Le projet de Carnap dans l'Aufbau de 1928 est assez ambitieux, puisqu'il s'agit d'élaborer un système englobant tous les objets ou tous les concepts de la science. Il ne s'agit pas d'un système de classification, mais bien de ce que Carnap appelle "un système de constitution" dont le but est de montrer que les différents objets de la science sont dérivables les uns des autres, qu'ils sont membres d'un même ensemble et que donc la science constitue une totalité structurellement unifiée et organisée en niveaux. Le système de constitution vise précisément à montrer que l'ordre de la science est tel que les objets de chaque niveau sont constitués à partir des objets de niveau inférieur. Si l'on se réfère à l'ordre cognitif, cela signifie qu'un objet est premier par rapport à un autre qui sera appelé second, si la connaissance du second présuppose celle du premier. Ainsi n'est-il pas possible d'acquérir une connaissance d'objets culturels comme, par exemple, l'art, la religion ou l'organisation sociale d'un peuple sans avoir déjà connaissance de la représentation du monde, des sentiments que l'on rencontre chez les individus de ce peuple. Autrement dit, les objets culturels se constituent à partir des objets psychiques auxquels ils sont donc réductibles en raison du rapport cognitif existant entre les deux niveaux d'objets. Ce qui veut dire encore que toutes les propositions portant sur des objets culturels peuvent par principe être transformées en propositions portant sur des objets psychiques. De leur côté, les objets psychiques présupposent les objets physiques, puisque tout processus psychique, comme un sentiment ou une représentation, présuppose un processus cérébral impliquant un objet physique : le cerveau. Enfin, puisque toute connaissance des objets physiques présuppose à son tour un processus autopsychique de perception, et puisque toute proposition portant sur des objets physiques peut donc de droit être transformée en une proposition portant sur des perceptions, sans quoi les propositions relatives au objets physiques flotteraient dans le vide, on peut donc dire que, du point de vue de la théorie de la connaissance, le psychisme propre constitue la base du système de constitution.

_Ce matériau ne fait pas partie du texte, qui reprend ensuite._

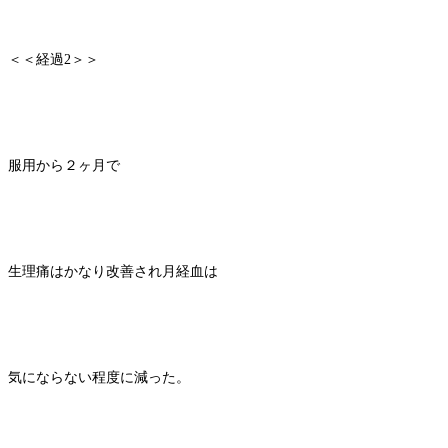
＜＜経過2＞＞
服用から２ヶ月で
生理痛はかなり改善され月経血は
気にならない程度に減った。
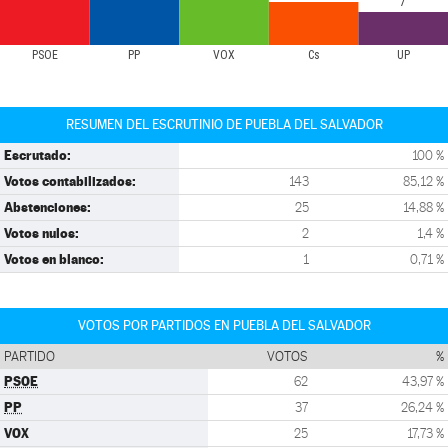
7
PSOE
PP
VOX
Cs
UP
RESUMEN DEL ESCRUTINIO DE PUEBLA DEL SALVADOR
Escrutado:
100 %
Votos contabilizados:
143
85,12 %
Abstenciones:
25
14,88 %
Votos nulos:
2
1,4 %
Votos en blanco:
1
0,71 %
VOTOS POR PARTIDOS EN PUEBLA DEL SALVADOR
PARTIDO
VOTOS
%
PSOE
62
43,97 %
PP
37
26,24 %
VOX
25
17,73 %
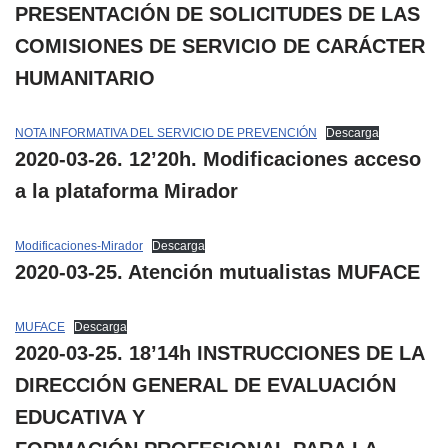
PRESENTACIÓN DE SOLICITUDES DE LAS
COMISIONES DE SERVICIO DE CARÁCTER
HUMANITARIO
NOTA INFORMATIVA DEL SERVICIO DE PREVENCIÓN
Descarga
2020-03-26. 12’20h. Modificaciones acceso
a la plataforma Mirador
Modificaciones-Mirador
Descarga
2020-03-25. Atención mutualistas MUFACE
MUFACE
Descarga
2020-03-25. 18’14h INSTRUCCIONES DE LA
DIRECCIÓN GENERAL DE EVALUACIÓN
EDUCATIVA Y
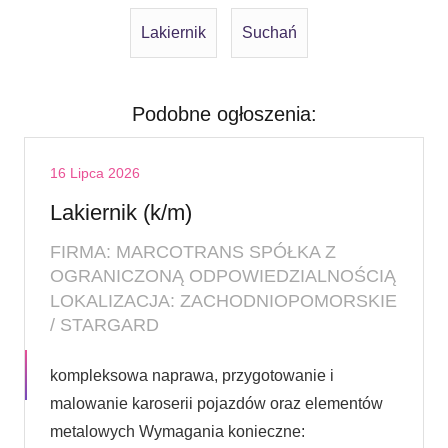
Lakiernik
Suchań
Podobne ogłoszenia:
16 Lipca 2026
Lakiernik (k/m)
FIRMA: MARCOTRANS SPÓŁKA Z
OGRANICZONĄ ODPOWIEDZIALNOŚCIĄ
LOKALIZACJA: ZACHODNIOPOMORSKIE
/ STARGARD
kompleksowa naprawa, przygotowanie i
malowanie karoserii pojazdów oraz elementów
metalowych Wymagania konieczne:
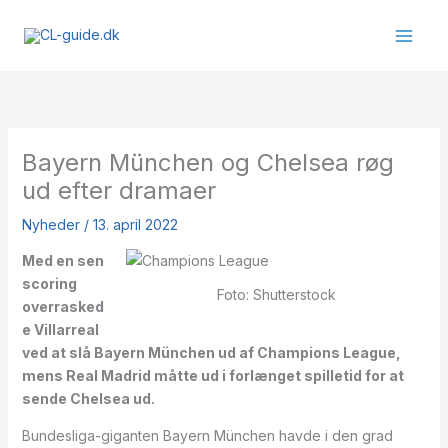
Gå
til
indholdet
Bayern München og Chelsea røg
ud efter dramaer
Nyheder
/
13. april 2022
Med en sen
scoring
Foto: Shutterstock
overrasked
e Villarreal
ved at slå Bayern München ud af Champions League,
mens Real Madrid måtte ud i forlænget spilletid for at
sende Chelsea ud.
Bundesliga-giganten Bayern München havde i den grad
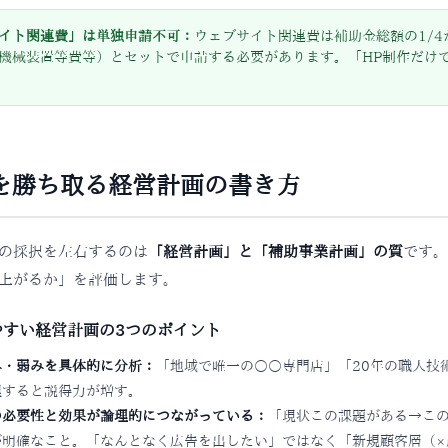
イト関連費」は単独申請不可：
ウェブサイト関連費は補助金総額の1/
機械装置等費等）とセットで申請する必要があります。「HP制作だけ
を勝ち取る経営計画の書き方
の採択を左右するのは
「経営計画」と「補助事業計画」の質
です。
上がるか」を評価します。
やすい経営計画の3つのポイント
み・弱みを具体的に分析：
「地域で唯一の○○専門店」「20年の職人技
理すると説得力が増す。
の必要性と効果が論理的につながっている：
「現状この課題がある→こ
が明確なこと。「なんとなく広告を出したい」ではなく「新規顧客層（×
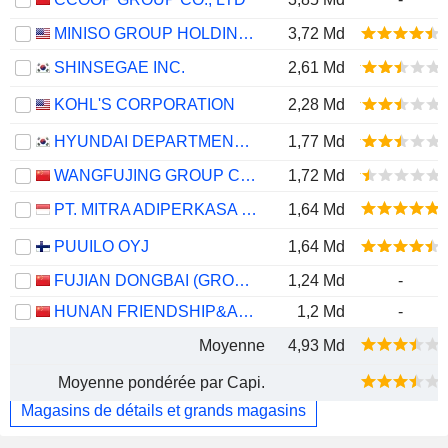
MINISO GROUP HOLDING LIMITED
3,72 Md
SHINSEGAE INC.
2,61 Md
KOHL'S CORPORATION
2,28 Md
HYUNDAI DEPARTMENT STORE CO. LTD.
1,77 Md
WANGFUJING GROUP CO., LTD.
1,72 Md
PT. MITRA ADIPERKASA TBK
1,64 Md
PUUILO OYJ
1,64 Md
FUJIAN DONGBAI (GROUP) CO.,LTD.
1,24 Md
-
HUNAN FRIENDSHIP&APOLLO COMMERCIAL CO.,LTD.
1,2 Md
-
Moyenne
4,93 Md
Moyenne pondérée par Capi.
Magasins de détails et grands magasins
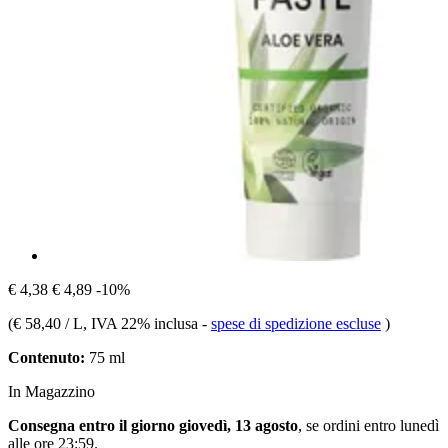
€ 4,38
€ 4,89
-10%
(
€ 58,40 / L
, IVA 22% inclusa
-
spese di spedizione escluse
)
Contenuto:
75 ml
In Magazzino
Consegna entro il giorno giovedì, 13 agosto
, se ordini entro
lunedì
alle ore 23:59
.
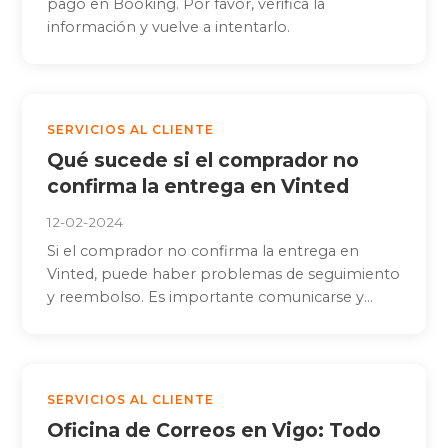
pago en Booking. Por favor, verifica la
información y vuelve a intentarlo.
SERVICIOS AL CLIENTE
Qué sucede si el comprador no
confirma la entrega en Vinted
12-02-2024
Si el comprador no confirma la entrega en
Vinted, puede haber problemas de seguimiento
y reembolso. Es importante comunicarse y...
SERVICIOS AL CLIENTE
Oficina de Correos en Vigo: Todo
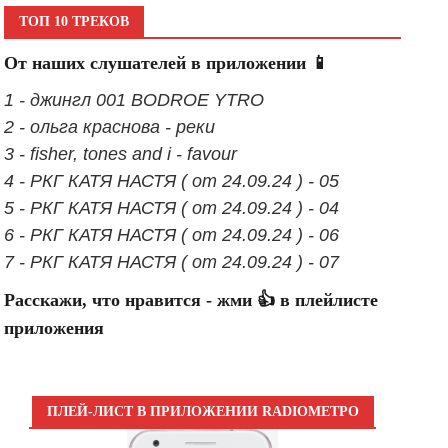
ТОП 10 ТРЕКОВ
От наших слушателей в приложении 📱
1 - джингл 001 BODROE YTRO
2 - ольга краснова - реки
3 - fisher, tones and i - favour
4 - РКГ КАТЯ НАСТЯ ( от 24.09.24 ) - 05
5 - РКГ КАТЯ НАСТЯ ( от 24.09.24 ) - 04
6 - РКГ КАТЯ НАСТЯ ( от 24.09.24 ) - 06
7 - РКГ КАТЯ НАСТЯ ( от 24.09.24 ) - 07
Расскажи, что нравится - жми 👍 в плейлисте
приложения
ПЛЕЙ-ЛИСТ В ПРИЛОЖЕНИИ RADIOМЕТРО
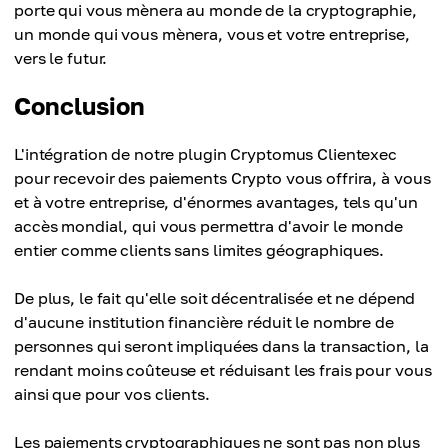
porte qui vous mènera au monde de la cryptographie,
un monde qui vous mènera, vous et votre entreprise,
vers le futur.
Conclusion
L'intégration de notre plugin Cryptomus Clientexec
pour recevoir des paiements Crypto vous offrira, à vous
et à votre entreprise, d'énormes avantages, tels qu'un
accès mondial, qui vous permettra d'avoir le monde
entier comme clients sans limites géographiques.
De plus, le fait qu'elle soit décentralisée et ne dépend
d'aucune institution financière réduit le nombre de
personnes qui seront impliquées dans la transaction, la
rendant moins coûteuse et réduisant les frais pour vous
ainsi que pour vos clients.
Les paiements cryptographiques ne sont pas non plus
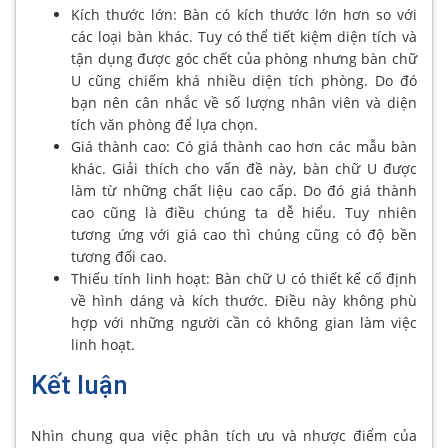
Kích thước lớn: Bàn có kích thước lớn hơn so với
các loại bàn khác. Tuy có thể tiết kiệm diện tích và
tận dụng được góc chết của phòng nhưng bàn chữ
U cũng chiếm khá nhiều diện tích phòng. Do đó
bạn nên cân nhắc về số lượng nhân viên và diện
tích văn phòng để lựa chọn.
Giá thành cao: Có giá thành cao hơn các mẫu bàn
khác. Giải thích cho vấn đề này, bàn chữ U được
làm từ những chất liệu cao cấp. Do đó giá thành
cao cũng là điều chúng ta dễ hiểu. Tuy nhiên
tương ứng với giá cao thì chúng cũng có độ bền
tương đối cao.
Thiếu tính linh hoạt: Bàn chữ U có thiết kế cố định
về hình dáng và kích thước. Điều này không phù
hợp với những người cần có không gian làm việc
linh hoạt.
Kết luận
Nhìn chung qua việc phân tích ưu và nhược điểm của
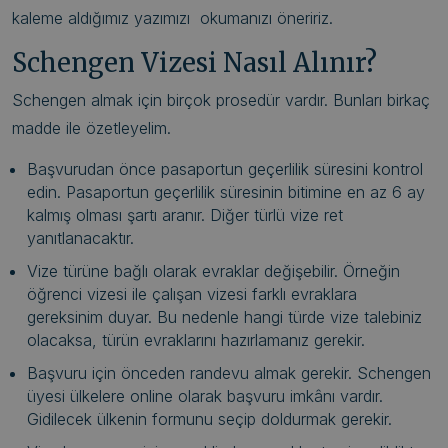
kaleme aldığımız yazımızı okumanızı öneririz.
Schengen Vizesi Nasıl Alınır?
Schengen almak için birçok prosedür vardır. Bunları birkaç
madde ile özetleyelim.
Başvurudan önce pasaportun geçerlilik süresini kontrol
edin. Pasaportun geçerlilik süresinin bitimine en az 6 ay
kalmış olması şartı aranır. Diğer türlü vize ret
yanıtlanacaktır.
Vize türüne bağlı olarak evraklar değişebilir. Örneğin
öğrenci vizesi ile çalışan vizesi farklı evraklara
gereksinim duyar. Bu nedenle hangi türde vize talebiniz
olacaksa, türün evraklarını hazırlamanız gerekir.
Başvuru için önceden randevu almak gerekir. Schengen
üyesi ülkelere online olarak başvuru imkânı vardır.
Gidilecek ülkenin formunu seçip doldurmak gerekir.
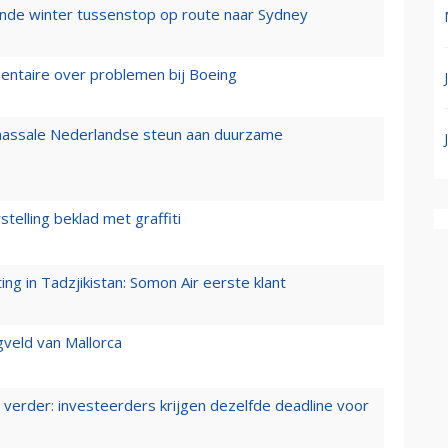
mende winter tussenstop op route naar Sydney
mentaire over problemen bij Boeing
 massale Nederlandse steun aan duurzame
stelling beklad met graffiti
g in Tadzjikistan: Somon Air eerste klant
gveld van Mallorca
verder: investeerders krijgen dezelfde deadline voor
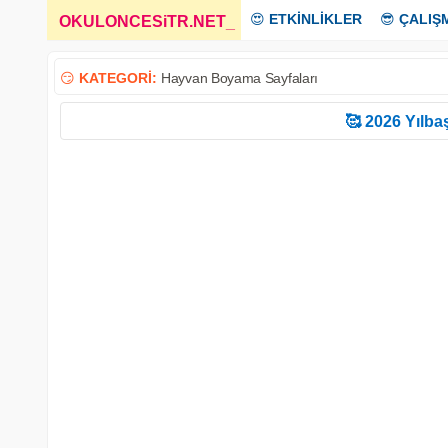
😍
ETKİNLİKLER
😎
ÇALIŞ
OKULONCESiTR.NET
_
😏
KATEGORİ:
Hayvan Boyama Sayfaları
🥰 2026 Yılbaş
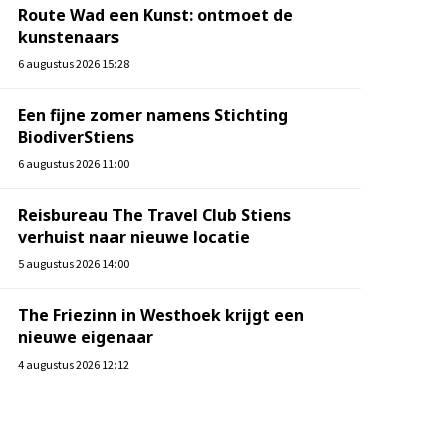
Route Wad een Kunst: ontmoet de
kunstenaars
6 augustus 2026 15:28
Een fijne zomer namens Stichting
BiodiverStiens
6 augustus 2026 11:00
Reisbureau The Travel Club Stiens
verhuist naar nieuwe locatie
5 augustus 2026 14:00
The Friezinn in Westhoek krijgt een
nieuwe eigenaar
4 augustus 2026 12:12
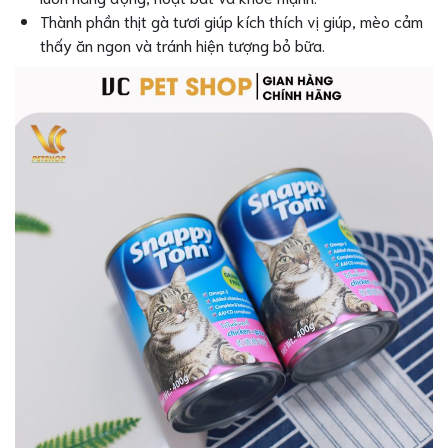
Thành phần thịt gà tươi giúp kích thích vị giúp, mèo cảm
thấy ăn ngon và tránh hiện tượng bỏ bữa.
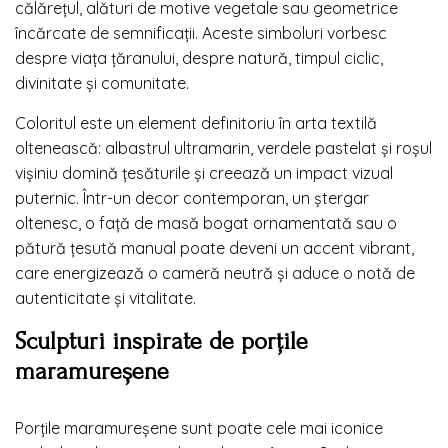
călărețul, alături de motive vegetale sau geometrice
încărcate de semnificații. Aceste simboluri vorbesc
despre viața țăranului, despre natură, timpul ciclic,
divinitate și comunitate.
Coloritul este un element definitoriu în arta textilă
oltenească: albastrul ultramarin, verdele pastelat și roșul
vișiniu domină țesăturile și creează un impact vizual
puternic. Într-un decor contemporan, un ștergar
oltenesc, o față de masă bogat ornamentată sau o
pătură țesută manual poate deveni un accent vibrant,
care energizează o cameră neutră și aduce o notă de
autenticitate și vitalitate.
Sculpturi inspirate de porțile
maramureșene
Porțile maramureșene sunt poate cele mai iconice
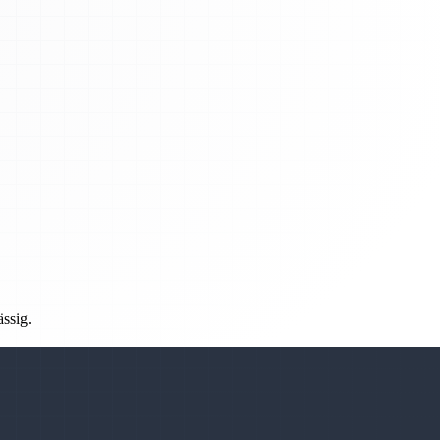
ässig.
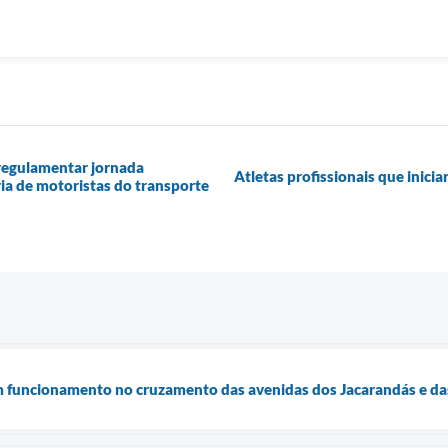
 regulamentar jornada
Atletas profissionais que inici
ria de motoristas do transporte
 funcionamento no cruzamento das avenidas dos Jacarandás e das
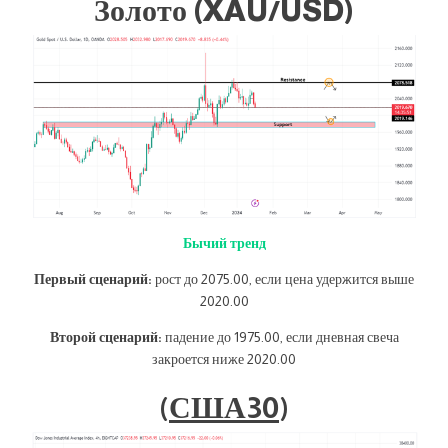
Золото (XAU/USD)
Бычий тренд
Первый сценарий:
рост до 2075.00, если цена удержится выше
2020.00
Второй сценарий:
падение до 1975.00, если дневная свеча
закроется ниже 2020.00
(
США30
)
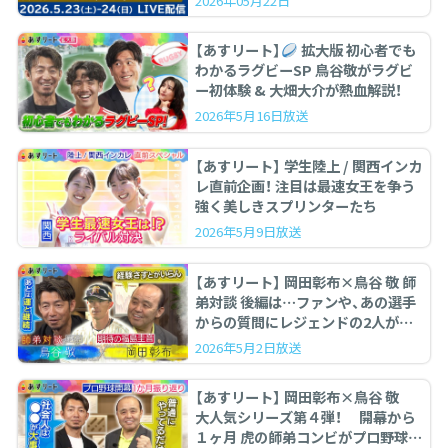
2026年05月22日
【あすリート】
拡大版 初心者でも
わかるラグビーSP 鳥谷敬がラグビ
ー初体験 & 大畑大介が熱血解説！
2026年5月16日放送
【あすリート】 学生陸上 / 関西インカ
レ直前企画！ 注目は最速女王を争う
強く美しきスプリンターたち
2026年5月9日放送
【あすリート】 岡田彰布×鳥谷 敬 師
弟対談 後編は…ファンや、あの選手
からの質問にレジェンドの2人が答
えます。
2026年5月2日放送
【あすリート】 岡田彰布×鳥谷 敬
大人気シリーズ第４弾！ 開幕から
１ヶ月 虎の師弟コンビがプロ野球を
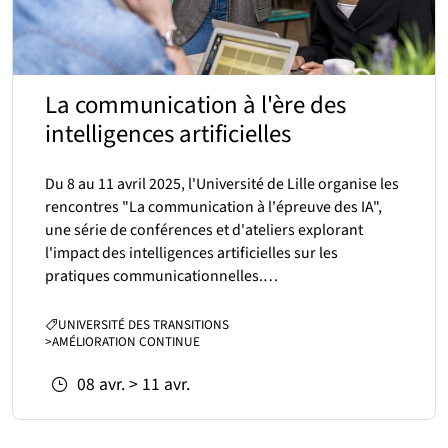
La communication à l'ère des
intelligences artificielles
Du 8 au 11 avril 2025, l'Université de Lille organise les
rencontres "La communication à l'épreuve des IA",
une série de conférences et d'ateliers explorant
l'impact des intelligences artificielles sur les
pratiques communicationnelles.…
CATÉGORIES :
UNIVERSITÉ DES TRANSITIONS
>
AMÉLIORATION CONTINUE
Du
au
08
avr.
>
11
avr.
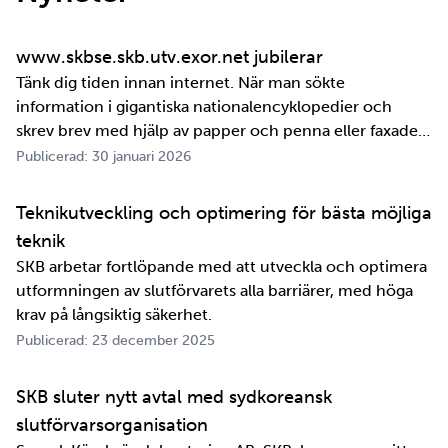
www.skbse.skb.utv.exor.net jubilerar
Tänk dig tiden innan internet. När man sökte
information i gigantiska nationalencyklopedier och
skrev brev med hjälp av papper och penna eller faxade
om ett meddelande skulle fram snabbt. Det är inte
Publicerad: 30 januari 2026
jättelänge sedan, inte om man tänker i ett geologiskt
perspektiv i alla fall. För oss på SKB är det …
Teknikutveckling och optimering för bästa möjliga
teknik
SKB arbetar fortlöpande med att utveckla och optimera
utformningen av slutförvarets alla barriärer, med höga
krav på långsiktig säkerhet.
Publicerad: 23 december 2025
SKB sluter nytt avtal med sydkoreansk
slutförvarsorganisation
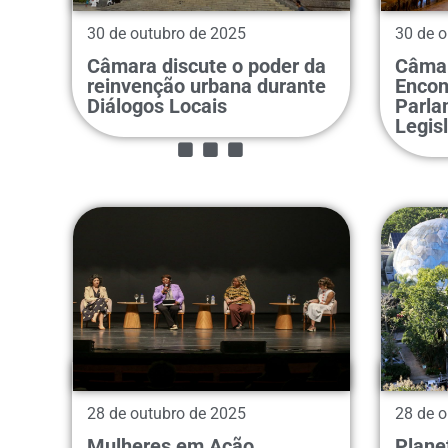
30 de outubro de 2025
30 de o
Câmara discute o poder da
Câmar
...
reinvenção urbana durante
Encon
Diálogos Locais
Parla
Legisl
28 de outubro de 2025
28 de o
Mulheres em Ação
Plane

Pour Carnap, il ne s'agit bien sûr pas d'abandonner ainsi le fondement de la science au subjectivisme pur et simple. Ce qui l'intéresse à la base du système ne sont pas les vécus de perception en leur infinie polymorphie, mais au contraire la logique de la relation entre perceptions différentes qui permet à des objets physiques de se constituer dans le flux de ces vécus. Selon ses descriptions, cette logique tient tout d'abord aux relations de concordance qu'ont entre elles nos sensations et qui présupposent la relation mémorielle entre un vécu élémentaire et un autre plus ancien. C'est de cette relation fondamentale de rappel ou de souvenir que Carnap entend dériver celle de ressemblance partielle donnant lieu à la constitution de classes de qualités qui sont les premiers constituants de ce qui va progressivement donner lieu ensuite à la constitution des choses de perception rassemblant certaines qualités sensibles bien précises, puis ensuite à la constitution d'objets physiques où il ne s'agit plus d'attribuer aux choses des qualités mais cette fois des grandeurs. Bref, la démarche constructiviste de Carnap consiste à montrer comment à partir des sensations élémentaires que livre l'expérience se constituent, par logique des relations, les objets dont traitent les sciences physiques, comment à partir de ceux-ci se constituent les objets psychologiques, puis enfin comment à partir de ceux-ci se constituent les objets culturels dont s'occupent les sciences humaines. Inversement, il s'agit aussi pour Carnap de montrer que tous les énoncés utilisés dans les sciences, quel que soit leur niveau, peuvent être reconstruits sur la base d'énoncés antérieurs dont les plus primitifs sont toujours ceux exprimant des expériences perceptives du sujet connaissant. Ces énoncés qui n'expriment donc que le donné d'expérience vécue, Carnap les nommera un peu plus tard, en 1932, les énoncés protocolaires (Protokollsätze) en leur assignant un rôle de base pour tout l'édifice de la science, c'est-à-dire pour la construction logique du monde.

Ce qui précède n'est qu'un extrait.